Business In Arch Viz
Business in Arch Viz. Vol. 9 - IT Infrastructure & Networking (Part 2 of 2)
What does your data backup system and strategy look like?
ArX Solutions: We use the rule of three: one original protected with drive redundancy and hot spare disks, one copy on site to local storage, one copy out of the office.
Beauty and the Bit: Always having your main copy and several satellite copies done automatically week by week. We are really paranoid about losing data so we even make more local copies of several projects that are actually running. The strategy is to have lots of copies so you never regret anything.
Designstor: Our backup system uses best practices of daily, weekly and monthly sets. It also includes machine replication. We use disk backup and off site mirroring (no more tape drives).
Factory Fifteen: We run a 4 bay RDX tape drive, we backup live projects, resources and admin nightly. These tapes are rotated weekly so there is always a set offsite. There is also a backup server (also a domain controller). In the case of the main server having a critical failure, the live projects would be copied from the tapes to the backup server. This would be enough to get by while the main server is rebuilt.
This of course relies on the live projects and the tapes being administered effectively.
Kilograph: We keep one on site back of our active projects, and one off site back up. Our archived projects are kept on site and we are currently in the process of integrating Amazon Glacier for deep storage backup of our archives.
MIR: This is a huge and kind of problematic issue. We create more data than what it makes sense to back up, and have not yet found a good solution to this problem. We are working on new solutions to this now, that will be more an integrated part of our workflow.
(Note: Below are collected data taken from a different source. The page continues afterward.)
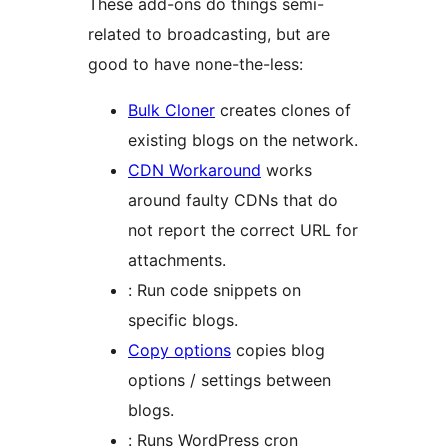
These add-ons do things semi-
related to broadcasting, but are
good to have none-the-less:
Bulk Cloner
creates clones of
existing blogs on the network.
CDN Workaround
works
around faulty CDNs that do
not report the correct URL for
attachments.
: Run code snippets on
specific blogs.
Copy options
copies blog
options / settings between
blogs.
: Runs WordPress cron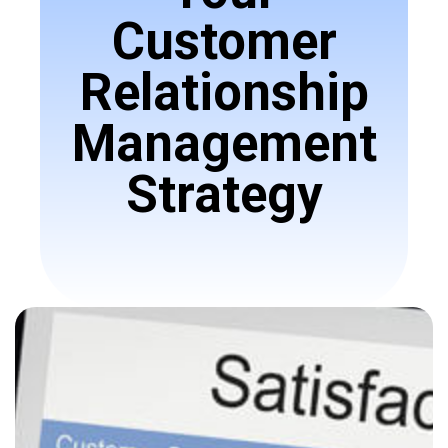
Customer
Relationship
Management
Strategy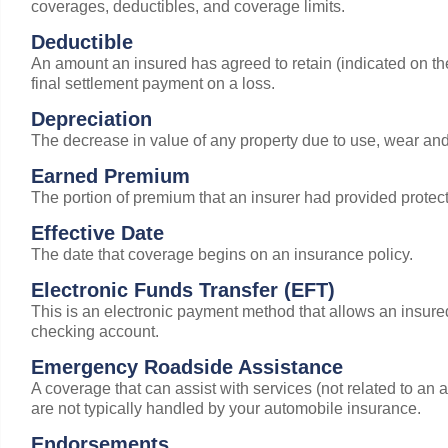
coverages, deductibles, and coverage limits.
Deductible
An amount an insured has agreed to retain (indicated on the d
final settlement payment on a loss.
Depreciation
The decrease in value of any property due to use, wear and
Earned Premium
The portion of premium that an insurer had provided protect
Effective Date
The date that coverage begins on an insurance policy.
Electronic Funds Transfer (EFT)
This is an electronic payment method that allows an insure
checking account.
Emergency Roadside Assistance
A coverage that can assist with services (not related to an ac
are not typically handled by your automobile insurance.
Endorsements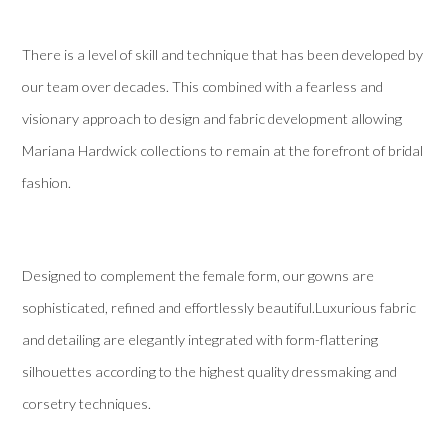
There is a level of skill and technique that has been developed by
our team over decades. This combined with a fearless and
visionary approach to design and fabric development allowing
Mariana Hardwick collections to remain at the forefront of bridal
fashion.
Designed to complement the female form, our gowns are
sophisticated, refined and effortlessly beautiful.Luxurious fabric
and detailing are elegantly integrated with form-flattering
silhouettes according to the highest quality dressmaking and
corsetry techniques.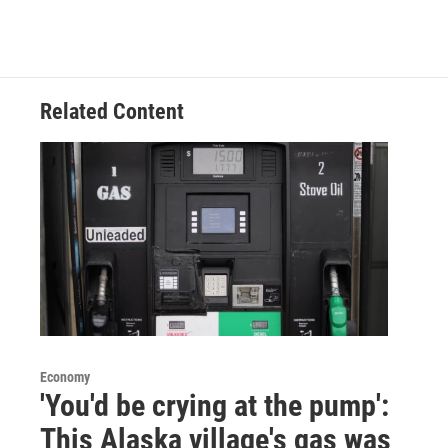
Related Content
Economy
'You'd be crying at the pump':
This Alaska village's gas was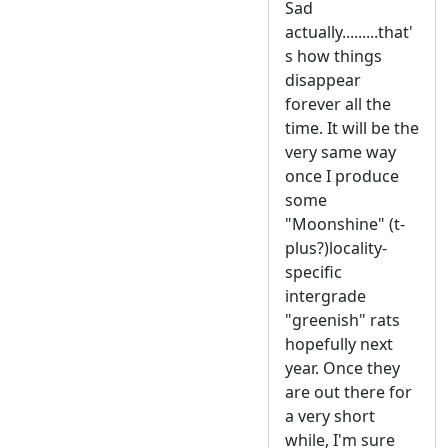
Sad
actually.........that'
s how things
disappear
forever all the
time. It will be the
very same way
once I produce
some
"Moonshine" (t-
plus?)locality-
specific
intergrade
"greenish" rats
hopefully next
year. Once they
are out there for
a very short
while, I'm sure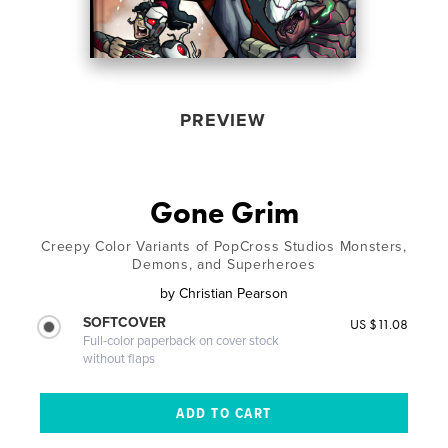
PREVIEW
Gone Grim
Creepy Color Variants of PopCross Studios Monsters,
Demons, and Superheroes
by
Christian Pearson
SOFTCOVER
US $11.08
Full-color paperback on cover stock
without flaps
Neoscape: The isilon has built in snapshotting, and we can lose up to 3 hard drives or 2 nodes and still keep running. Beyond that we have disaster backups that go to LTO tape library, which get cycled out and taken offsite.
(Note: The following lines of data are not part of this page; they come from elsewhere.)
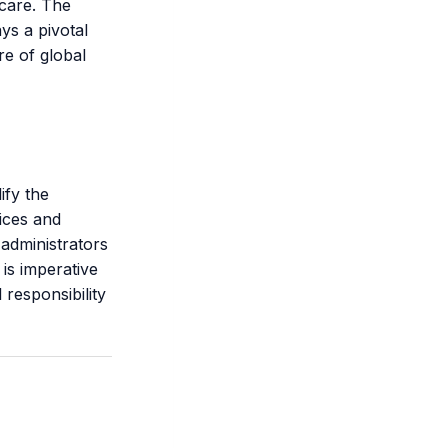
hcare. The
ys a pivotal
re of global
ify the
tices and
administrators
 is imperative
 responsibility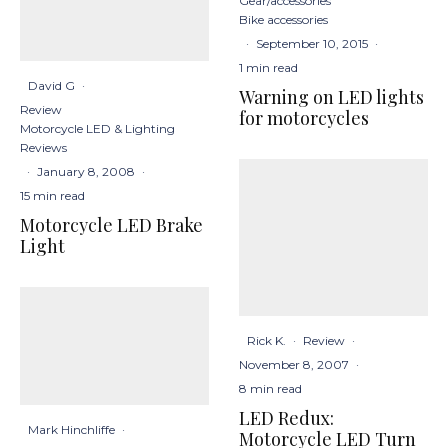
Gear/accessories
Bike accessories
·
September 10, 2015
·
1 min read
David G
·
Warning on LED lights
Review
for motorcycles
Motorcycle LED & Lighting
Reviews
·
January 8, 2008
·
15 min read
Motorcycle LED Brake
Light
Rick K.
·
Review
·
November 8, 2007
·
8 min read
LED Redux:
Mark Hinchliffe
·
Motorcycle LED Turn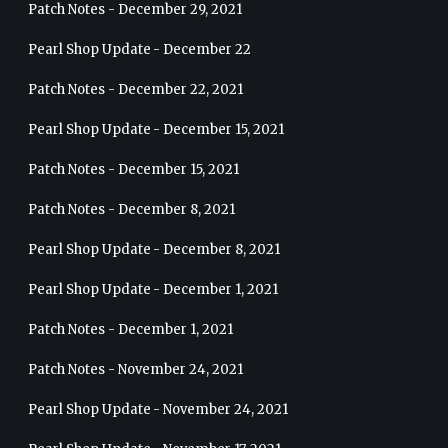
Patch Notes - December 29, 2021
Pearl Shop Update - December 22
Patch Notes - December 22, 2021
Pearl Shop Update - December 15, 2021
Patch Notes - December 15, 2021
Patch Notes - December 8, 2021
Pearl Shop Update - December 8, 2021
Pearl Shop Update - December 1, 2021
Patch Notes - December 1, 2021
Patch Notes - November 24, 2021
Pearl Shop Update - November 24, 2021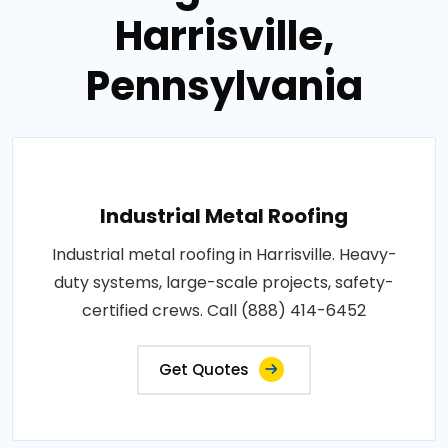
Harrisville,
Pennsylvania
Industrial Metal Roofing
Industrial metal roofing in Harrisville. Heavy-
duty systems, large-scale projects, safety-
certified crews. Call (888) 414-6452
Get Quotes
The Digit Group: We have recently shifted from a hardware (tapes/CD/DVD) to an online (Cloud) strategy, using multiple providers to solve our real-time/once an hour/once a day/once a week/once a month and data banking needs.
PixelFlakes: We can't afford to have a day without our files, so we run a highly redundant system. Essentially, we have a second file server that fully replicates our primary file server throughout the day. They have automatic failover, should one of them decide to die. This also forms our primary onsite backup. We also regularly replicate the servers off site via this system using Synology Snapshot Replication.
Public Square: We have used a lot of methods - online backup, tapes, hard drives we throw in boxes, offloading to a smaller RAID array.
Pure: Size and safety. We have now 3 mirrored servers. 2 in-house and 1 external.
2G Studio: The backup system should be exactly the same as the main storage. But the main problem is, it is too expensive if you also want to build the same system. The most annoying part is, the copying process is really painful and it takes a lot of time. It will also make your network traffic is very high when the backup processes on business days, making the network disconnect and will slow down the production flow almost 100 percent.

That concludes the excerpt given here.